(Saved entries)
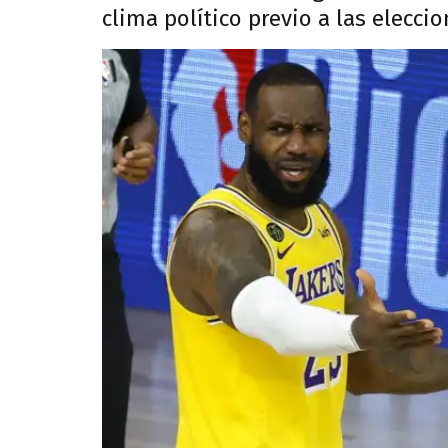
clima político previo a las elecci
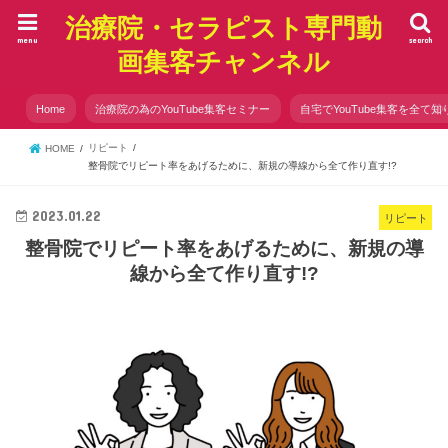
治療院・セラピスト専門動
menu
search
画集客チャンネル
Home
治療院の為のYouTube集客セミナー
自宅でYouTube集客を全て知
リピート
HOME
整骨院でリピート率をあげるために、新規の導線から全て作り直す!?
2023.01.22
リピート
整骨院でリピート率をあげるために、新規の導
線から全て作り直す!?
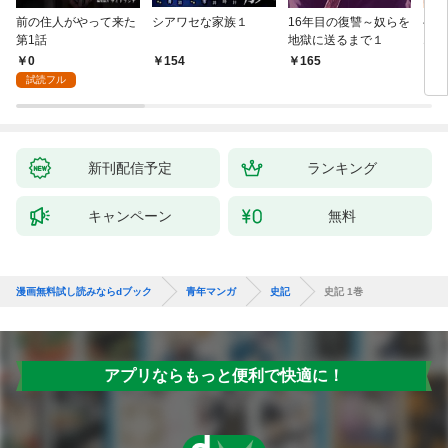
前の住人がやって来た
シアワセな家族１
16年目の復讐～奴らを
ベイ
第1話
地獄に送るまで１
エブ
版】
0
154
165
2
試読フル
新刊配信予定
ランキング
キャンペーン
無料
漫画無料試し読みならdブック
青年マンガ
史記
史記 1巻
アプリならもっと便利で快適に！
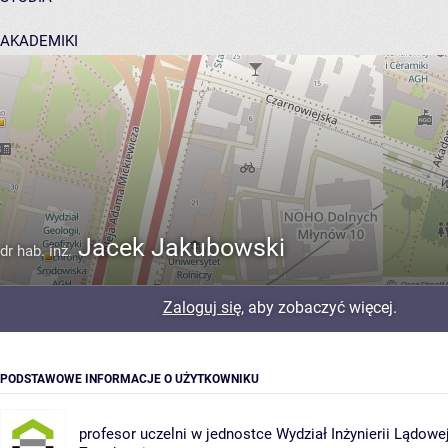
AKADEMIKI
POMOC
Jacek Jakubowski
dr hab. inż.
Zaloguj się
, aby zobaczyć więcej.
PODSTAWOWE INFORMACJE O UŻYTKOWNIKU
profesor uczelni w jednostce
Wydział Inżynierii Lądowe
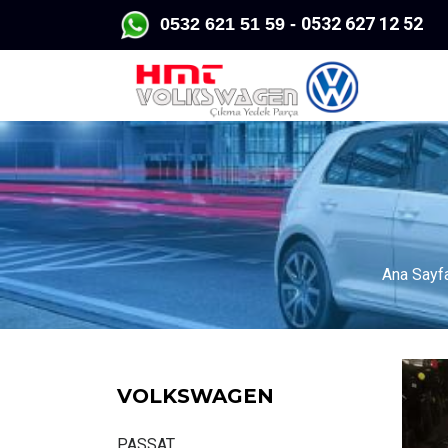
0532 627 12 52
K
0532 62
1 51 59 -
Ana Sayf
VOLKSWAGEN
PASSAT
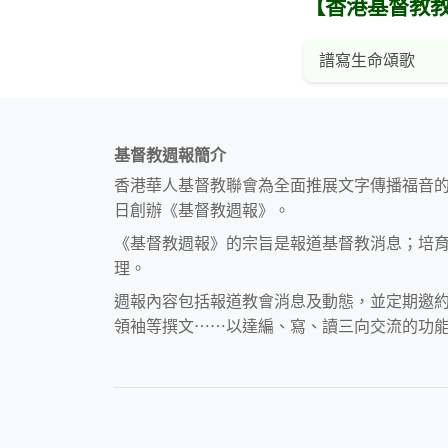
【香港基督教
譜寫生命頌歌
基督教週報簡介
香港華人基督教聯會為全面推展文字傳播福音
日創辦《基督教週報》。
《基督教週報》的宗旨是報道基督教消息；培
理。
週報內容包括報道教會消息及動態，並定期邀
領袖等撰文⋯⋯以達編、寫、讀三向交流的功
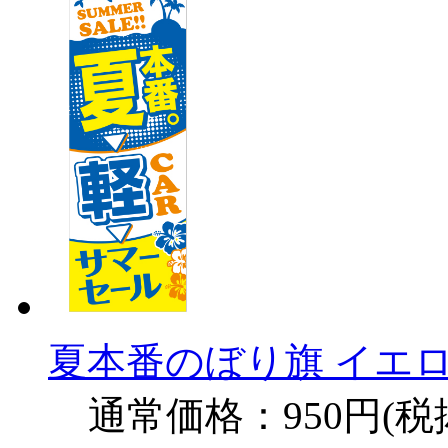
夏本番のぼり旗 イエロ
通常価格：950円(税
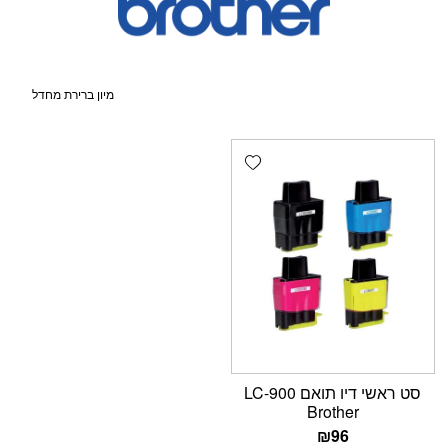
Add wishlist
סט ראשי דיו תואם LC-900
Brother
₪
96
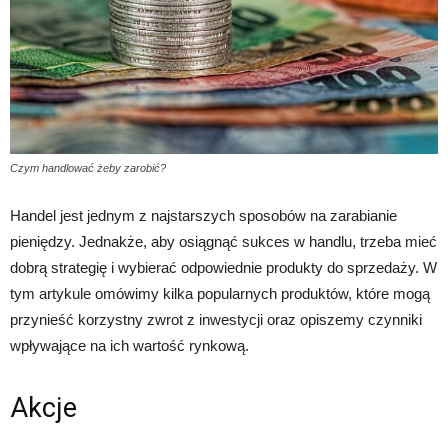
Czym handlować żeby zarobić?
Handel jest jednym z najstarszych sposobów na zarabianie
pieniędzy. Jednakże, aby osiągnąć sukces w handlu, trzeba mieć
dobrą strategię i wybierać odpowiednie produkty do sprzedaży. W
tym artykule omówimy kilka popularnych produktów, które mogą
przynieść korzystny zwrot z inwestycji oraz opiszemy czynniki
wpływające na ich wartość rynkową.
Akcje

## TASK TO CARRY OUT
Extract all the entries word for word; omit any pictures.

## PROBLEM SOLUTION
clima político previo a las elecci
治療院・セラピスト専門動
menu
search
画集客チャンネル
Home
治療院の為のYouTube集客セミナー
自宅でYouTube集客を全て知
リピート
HOME
整骨院でリピート率をあげるために、新規の導線から全て作り直す!?
2023.01.22
リピート
整骨院でリピート率をあげるために、新規の導
線から全て作り直す!?
前の住人がやって来た
シアワセな家族１
16年目の復讐～奴らを
ベイ
第1話
地獄に送るまで１
エブ
版】
0
154
165
2
試読フル
新刊配信予定
ランキング
キャンペーン
無料
漫画無料試し読みならdブック
青年マンガ
史記
史記 1巻
アプリならもっと便利で快適に！
AKADEMIKI
POMOC
Jacek Jakubowski
dr hab. inż.
Zaloguj się
, aby zobaczyć więcej.
PODSTAWOWE INFORMACJE O UŻYTKOWNIKU
profesor uczelni w jednostce
Wydział Inżynierii Lądowe
0532 627 12 52
K
0532 62
1 51 59 -
Ana Sayf
VOLKSWAGEN
PASSAT
【香港基督教
譜寫生命頌歌
基督教週報簡介
香港華人基督教聯會為全面推展文字傳播福音
日創辦《基督教週報》。
《基督教週報》的宗旨是報道基督教消息；培
理。
週報內容包括報道教會消息及動態，並定期邀
領袖等撰文⋯⋯以達編、寫、讀三向交流的功
夏本番のぼり旗 イエロ
通常価格：950円(税
Add wishlist
סט ראשי דיו תואם LC-900
Brother
₪
96
Czym handlować żeby zarobić?
Handel jest jednym z najstarszych sposobów na zarabianie
pieniędzy. Jednakże, aby osiągnąć sukces w handlu, trzeba mieć
dobrą strategię i wybierać odpowiednie produkty do sprzedaży. W
tym artykule omówimy kilka popularnych produktów, które mogą
przynieść korzystny zwrot z inwestycji oraz opiszemy czynniki
wpływające na ich wartość rynkową.
Akcje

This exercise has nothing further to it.